» **EXERCISE INSTRUCTIONS**
Every entry below is to be copied exactly, apart from any picture it holds.
══ EXERCISE DATA
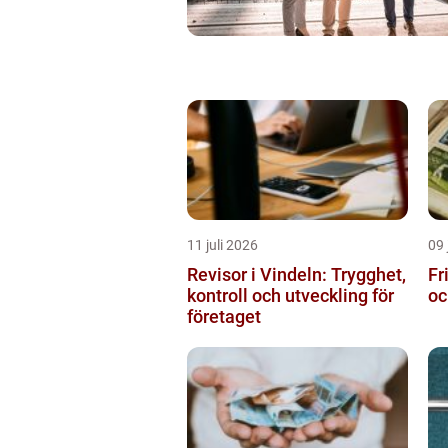
11 juli 2026
09 
Revisor i Vindeln: Trygghet,
Fr
kontroll och utveckling för
oc
företaget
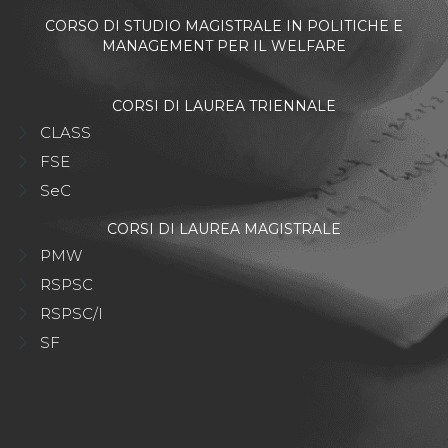
CORSO DI STUDIO MAGISTRALE IN POLITICHE E
MANAGEMENT PER IL WELFARE
CORSI DI LAUREA TRIENNALE
CLASS
FSE
SeC
CORSI DI LAUREA MAGISTRALE
PMW
RSPSC
RSPSC/I
SF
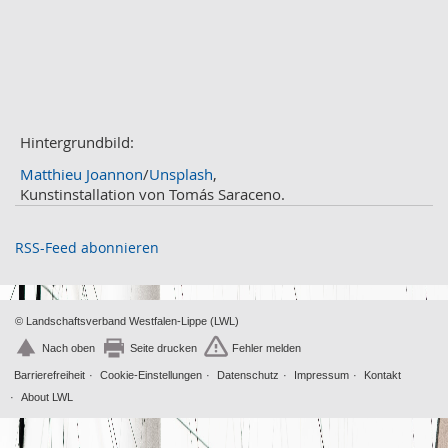
März
2
Februar
3
Januar
1
2020
Dezember
1
November
Hintergrundbild:
2
Oktober
2
Matthieu Joannon
/
Unsplash
,
September
2
Kunstinstallation von Tomás Saraceno.
August
4
Juli
3
RSS-Feed abonnieren
Juni
1
Mai
2
April
2
© Landschaftsverband Westfalen-Lippe (LWL)
März
2
Nach oben
Seite drucken
Fehler melden
Februar
2
Barrierefreiheit
Cookie-Einstellungen
Datenschutz
Impressum
Kontakt
Januar
1
About LWL
2019
Dezember
2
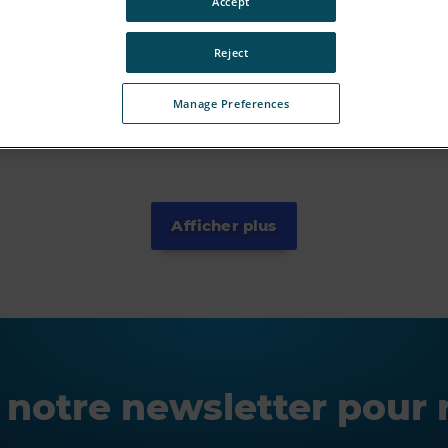
Accept
Reject
Manage Preferences
Afficher plus
notre newsletter pour r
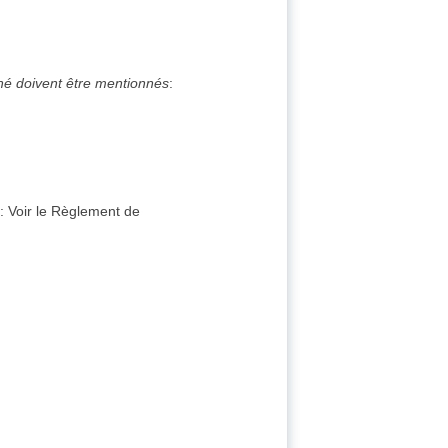
ché doivent être mentionnés
:
s
:
Voir le Règlement de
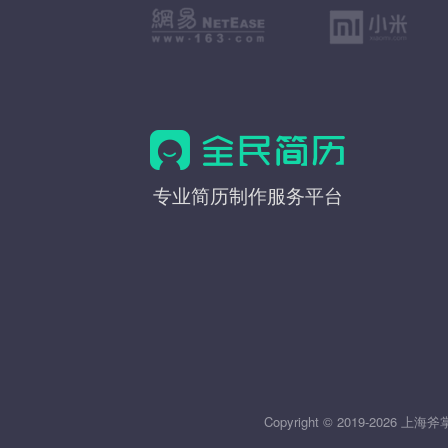
全
专业简历制作服务平台
民
简
历
Copyright © 2019-20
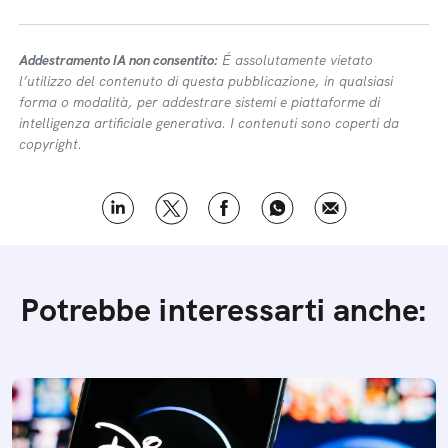
Addestramento IA non consentito:
É assolutamente vietato
l’utilizzo del contenuto di questa pubblicazione, in qualsiasi
forma o modalità, per addestrare sistemi e piattaforme di
intelligenza artificiale generativa. I contenuti sono coperti da
copyright.
Potrebbe interessarti anche:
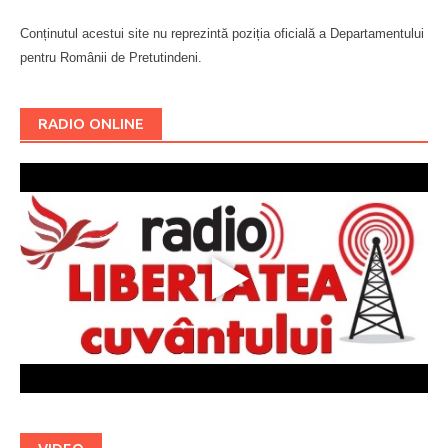
Conținutul acestui site nu reprezintă poziția oficială a Departamentului
pentru Românii de Pretutindeni.
Буковина
RADIO ONLINE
════
» **EXERCISE OUTPUT**
11 juli 2026
09 
Revisor i Vindeln: Trygghet,
Fr
kontroll och utveckling för
oc
företaget
CORSO DI STUDIO MAGISTRALE IN POLITICHE E
MANAGEMENT PER IL WELFARE
CORSI DI LAUREA TRIENNALE
CLASS
FSE
SeC
CORSI DI LAUREA MAGISTRALE
PMW
RSPSC
RSPSC/I
SF
März
2
Februar
3
Januar
1
2020
Dezember
1
November
Hintergrundbild:
2
Oktober
2
Matthieu Joannon
/
Unsplash
,
September
2
Kunstinstallation von Tomás Saraceno.
August
4
Juli
3
RSS-Feed abonnieren
Juni
1
Mai
2
April
2
© Landschaftsverband Westfalen-Lippe (LWL)
März
2
Nach oben
Seite drucken
Fehler melden
Februar
2
Barrierefreiheit
Cookie-Einstellungen
Datenschutz
Impressum
Kontakt
Januar
1
About LWL
2019
Dezember
2
Accept
Reject
Manage Preferences
Afficher plus
notre newsletter pour r
ché doivent être mentionnés
:
s
:
Voir le Règlement de
全
专业简历制作服务平台
民
简
历
Copyright © 2019-20
Addestramento IA non consentito:
É assolutamente vietato
l’utilizzo del contenuto di questa pubblicazione, in qualsiasi
forma o modalità, per addestrare sistemi e piattaforme di
intelligenza artificiale generativa. I contenuti sono coperti da
copyright.
Potrebbe interessarti anche:
Conținutul acestui site nu reprezintă poziția oficială a Departamentului
pentru Românii de Pretutindeni.
Буковина
RADIO ONLINE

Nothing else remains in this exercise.